Il 31, anniversario del nostro Padre, fu da noi ricordato con un buon esercizio di buona morte.
Per tutto il giorno e quello seguente una buona bufera di vento fa ballonzolare sempre più il nostro Fulda: al solito i deboli soffrono. Ma alla vigilia primi Vespri della Purificazione e tutto si acquieta, tutti si alzano ed il giorno seguente in santa festa, lodiamo la nostra buona Mamma. Siamo in Mar Giallo e in mezzo a fitte scogliere, sormontate di tanto in tanto da fari si procede finché a 50 miglia da Shanghai, in attesa dell’alta marea, ci fermiamo. Al mattino del 3 siamo a Shanghai. Alle sette Don Garelli sale a bordo e in automobile, siamo festosamente accolti. Un cinesino ci saluta in italiano: rispondo; Don Garelli traduce e si fa festa, ecc. ecc.
Il 4 dico Messa cum magna pompa nell’Istituto del Lo-pa-hong; egli serve vestito di cotta, mentre i suoi ricoverati (1300) cantano le loro preghiere in una nenia che musicalmente si può esprimere così per l’Ave Maria (N.B. Mette un rigo con note).
Adesso immaginate che ognuno emetta su per giù la voce che vuole, alto o basso, per quinte specialmente e poi pensate al vaghissimo orrore musicale che succede. Non mi meraviglio più della musica cinese.
Visito l’opera di Lo-pa-hong, di cui fa parte anche il nostro Istituto (non ancora finito, e che può comodamente alloggiare da 800 a 1000 allievi) e che è un piccolo Cottolengo.

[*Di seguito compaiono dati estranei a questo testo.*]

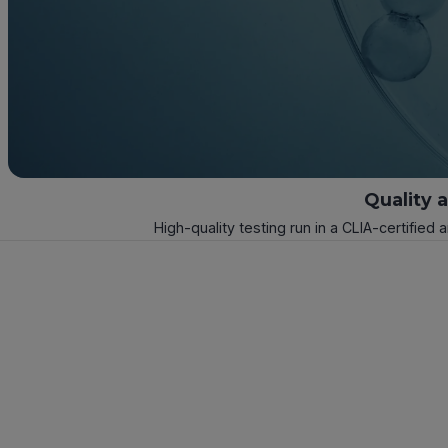
Quality 
High-quality testing run in a CLIA-certified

Oggi nel pomeriggio in giro per le faccende mie giapponesi e stasera a cena da Lo-pa-hong. Torno ora dalla cena tutta cinese. Volete sapere il menù? l) Minestra; brodo con funghi (proprio quelli che noi non mangiamo) e un uovo di piccione. 2) Pane e burro. 3) Prosciutto e pollo freddo. Acciuga con salsa di pomodoro e fegato, non so di qual bestia. 4) Branchie e trachea di pesce. 5) Cavoli in foglie con purea di rape. 6) Pesce e cipolle. 7) Tè freddo e sfoglia di riso. 8) Fagiano. 9) Piselli e gamberi. 10) Pasta di riso con zucchero. 11) Germogli di bambù. 12) Dessert, cioccolato, dolci e frutta – vino nero e bianco, tè. Direte: c’è da crepare! Sì pensate che tutto questo messo insieme non forma un piatto colmo di minestra (e voi ne mangiate anche tre o quattro!) e poi ditemi se non è meglio una bella polenta con gli uccelli e un buon bicchiere di barbera.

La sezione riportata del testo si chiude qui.